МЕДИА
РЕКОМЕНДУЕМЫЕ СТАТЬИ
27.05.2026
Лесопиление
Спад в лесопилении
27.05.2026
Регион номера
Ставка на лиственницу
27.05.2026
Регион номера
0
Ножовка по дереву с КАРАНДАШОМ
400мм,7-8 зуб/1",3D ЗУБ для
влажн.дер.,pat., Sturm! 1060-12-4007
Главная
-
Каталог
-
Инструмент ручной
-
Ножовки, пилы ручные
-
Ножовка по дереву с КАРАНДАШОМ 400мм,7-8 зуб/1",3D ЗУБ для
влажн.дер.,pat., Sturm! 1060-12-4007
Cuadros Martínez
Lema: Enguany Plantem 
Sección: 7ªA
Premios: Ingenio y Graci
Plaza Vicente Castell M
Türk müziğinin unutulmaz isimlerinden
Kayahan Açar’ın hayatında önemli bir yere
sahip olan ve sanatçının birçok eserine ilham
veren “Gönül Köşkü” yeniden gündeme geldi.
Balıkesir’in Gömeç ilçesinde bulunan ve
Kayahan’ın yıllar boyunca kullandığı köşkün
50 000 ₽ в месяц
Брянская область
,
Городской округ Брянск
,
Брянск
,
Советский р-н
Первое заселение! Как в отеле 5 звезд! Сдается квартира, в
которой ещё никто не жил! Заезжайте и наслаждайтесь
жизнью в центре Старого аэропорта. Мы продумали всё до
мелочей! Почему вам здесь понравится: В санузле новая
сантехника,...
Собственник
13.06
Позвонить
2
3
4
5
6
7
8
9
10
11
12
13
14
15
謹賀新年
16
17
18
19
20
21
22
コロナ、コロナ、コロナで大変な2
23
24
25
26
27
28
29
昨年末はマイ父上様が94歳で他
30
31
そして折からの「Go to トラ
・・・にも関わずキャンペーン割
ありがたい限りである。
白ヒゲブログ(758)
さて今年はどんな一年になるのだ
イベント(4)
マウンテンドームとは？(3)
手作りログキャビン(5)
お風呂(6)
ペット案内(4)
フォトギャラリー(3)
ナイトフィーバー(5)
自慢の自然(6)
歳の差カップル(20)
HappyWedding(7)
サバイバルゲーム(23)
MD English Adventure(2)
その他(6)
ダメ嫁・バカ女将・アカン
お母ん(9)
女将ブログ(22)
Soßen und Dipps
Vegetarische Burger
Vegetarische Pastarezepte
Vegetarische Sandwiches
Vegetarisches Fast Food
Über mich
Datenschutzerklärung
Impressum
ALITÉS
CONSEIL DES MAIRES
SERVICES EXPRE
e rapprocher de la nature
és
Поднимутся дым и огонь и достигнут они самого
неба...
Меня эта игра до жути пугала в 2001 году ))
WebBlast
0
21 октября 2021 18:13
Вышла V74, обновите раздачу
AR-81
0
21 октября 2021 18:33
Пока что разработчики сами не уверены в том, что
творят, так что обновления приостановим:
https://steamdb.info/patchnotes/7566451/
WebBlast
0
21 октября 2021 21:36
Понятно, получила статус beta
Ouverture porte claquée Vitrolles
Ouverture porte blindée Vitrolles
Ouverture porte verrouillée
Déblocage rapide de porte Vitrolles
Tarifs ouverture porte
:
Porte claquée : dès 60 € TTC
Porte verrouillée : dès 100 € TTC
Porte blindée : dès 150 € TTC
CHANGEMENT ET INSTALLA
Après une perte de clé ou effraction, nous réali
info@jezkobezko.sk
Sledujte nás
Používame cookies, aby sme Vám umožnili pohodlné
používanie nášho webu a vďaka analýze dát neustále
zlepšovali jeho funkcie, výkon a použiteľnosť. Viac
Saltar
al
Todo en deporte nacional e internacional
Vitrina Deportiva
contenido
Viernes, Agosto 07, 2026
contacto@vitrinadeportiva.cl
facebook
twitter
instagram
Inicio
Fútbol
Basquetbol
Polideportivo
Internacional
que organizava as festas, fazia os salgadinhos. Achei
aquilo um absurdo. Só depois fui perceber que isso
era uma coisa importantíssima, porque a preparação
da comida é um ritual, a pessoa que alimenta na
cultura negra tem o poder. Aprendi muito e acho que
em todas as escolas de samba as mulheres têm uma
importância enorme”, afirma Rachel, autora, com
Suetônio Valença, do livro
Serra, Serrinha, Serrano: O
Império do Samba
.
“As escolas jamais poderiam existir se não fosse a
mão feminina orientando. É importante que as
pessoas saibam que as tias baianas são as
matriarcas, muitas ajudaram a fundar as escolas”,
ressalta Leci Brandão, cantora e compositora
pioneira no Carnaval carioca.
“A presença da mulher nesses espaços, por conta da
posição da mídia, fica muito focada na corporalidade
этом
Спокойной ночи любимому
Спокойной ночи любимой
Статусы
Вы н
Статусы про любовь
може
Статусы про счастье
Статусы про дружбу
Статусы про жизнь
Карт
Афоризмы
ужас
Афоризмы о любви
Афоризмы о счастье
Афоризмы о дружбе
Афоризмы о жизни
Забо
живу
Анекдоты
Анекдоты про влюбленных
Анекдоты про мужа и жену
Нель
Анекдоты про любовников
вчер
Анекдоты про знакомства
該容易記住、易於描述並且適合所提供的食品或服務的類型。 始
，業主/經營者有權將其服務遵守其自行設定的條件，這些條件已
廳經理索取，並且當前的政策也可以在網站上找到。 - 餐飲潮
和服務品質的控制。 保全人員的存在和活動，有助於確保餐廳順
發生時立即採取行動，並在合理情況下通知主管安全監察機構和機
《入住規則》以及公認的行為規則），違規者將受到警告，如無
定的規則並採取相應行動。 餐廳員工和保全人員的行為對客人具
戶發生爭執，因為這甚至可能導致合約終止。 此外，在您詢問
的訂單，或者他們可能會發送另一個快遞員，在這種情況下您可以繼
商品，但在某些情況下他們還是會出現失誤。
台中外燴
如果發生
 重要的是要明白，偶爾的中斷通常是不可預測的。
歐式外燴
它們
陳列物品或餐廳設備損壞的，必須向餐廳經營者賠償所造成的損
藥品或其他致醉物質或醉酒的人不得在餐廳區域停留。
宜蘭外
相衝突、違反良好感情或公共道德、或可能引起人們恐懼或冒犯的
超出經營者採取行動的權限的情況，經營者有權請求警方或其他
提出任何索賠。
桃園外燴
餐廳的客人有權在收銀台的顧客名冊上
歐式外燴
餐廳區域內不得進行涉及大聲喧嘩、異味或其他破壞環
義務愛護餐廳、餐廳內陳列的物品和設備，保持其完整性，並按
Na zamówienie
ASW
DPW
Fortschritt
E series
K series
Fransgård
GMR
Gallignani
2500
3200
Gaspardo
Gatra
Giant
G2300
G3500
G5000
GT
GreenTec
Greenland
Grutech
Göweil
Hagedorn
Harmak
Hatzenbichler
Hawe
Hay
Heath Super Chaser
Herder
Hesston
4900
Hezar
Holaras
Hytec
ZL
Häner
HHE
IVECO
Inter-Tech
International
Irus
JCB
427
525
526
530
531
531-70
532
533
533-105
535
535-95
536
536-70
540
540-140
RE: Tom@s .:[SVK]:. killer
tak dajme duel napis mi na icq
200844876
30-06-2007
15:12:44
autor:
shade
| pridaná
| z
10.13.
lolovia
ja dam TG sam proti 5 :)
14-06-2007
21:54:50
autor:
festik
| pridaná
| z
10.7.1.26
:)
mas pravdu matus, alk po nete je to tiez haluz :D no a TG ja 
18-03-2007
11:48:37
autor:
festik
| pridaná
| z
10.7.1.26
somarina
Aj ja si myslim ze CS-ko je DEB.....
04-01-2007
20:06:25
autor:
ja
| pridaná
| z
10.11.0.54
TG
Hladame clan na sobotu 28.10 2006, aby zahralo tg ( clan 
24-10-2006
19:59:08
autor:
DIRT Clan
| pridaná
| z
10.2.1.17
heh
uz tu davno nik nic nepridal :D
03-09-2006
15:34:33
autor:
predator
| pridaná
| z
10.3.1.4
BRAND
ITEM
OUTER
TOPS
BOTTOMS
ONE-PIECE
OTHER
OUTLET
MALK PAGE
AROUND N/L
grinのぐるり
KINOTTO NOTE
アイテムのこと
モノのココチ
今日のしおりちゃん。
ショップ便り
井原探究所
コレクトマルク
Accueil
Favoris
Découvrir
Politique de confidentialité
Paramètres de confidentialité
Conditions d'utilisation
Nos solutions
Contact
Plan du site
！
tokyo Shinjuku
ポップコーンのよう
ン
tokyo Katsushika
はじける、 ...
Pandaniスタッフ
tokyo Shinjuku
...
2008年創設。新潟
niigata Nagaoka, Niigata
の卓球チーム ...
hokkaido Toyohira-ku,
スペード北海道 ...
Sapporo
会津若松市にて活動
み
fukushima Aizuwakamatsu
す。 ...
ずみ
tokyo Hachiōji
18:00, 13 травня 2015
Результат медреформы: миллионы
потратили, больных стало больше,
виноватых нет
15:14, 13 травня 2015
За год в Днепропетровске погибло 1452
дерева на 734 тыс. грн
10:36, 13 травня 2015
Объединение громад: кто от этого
▬▬▬▬▬▬▬▬▬▬
_WORK INSTRUCTIONS_: The expected answer is each line of the records above that includes the string "дереву".

_ANSWER_:
Ножовка по дереву с КАРАНДАШОМ
Ножовка по дереву с КАРАНДАШОМ 400мм,7-8 зуб/1",3D ЗУБ для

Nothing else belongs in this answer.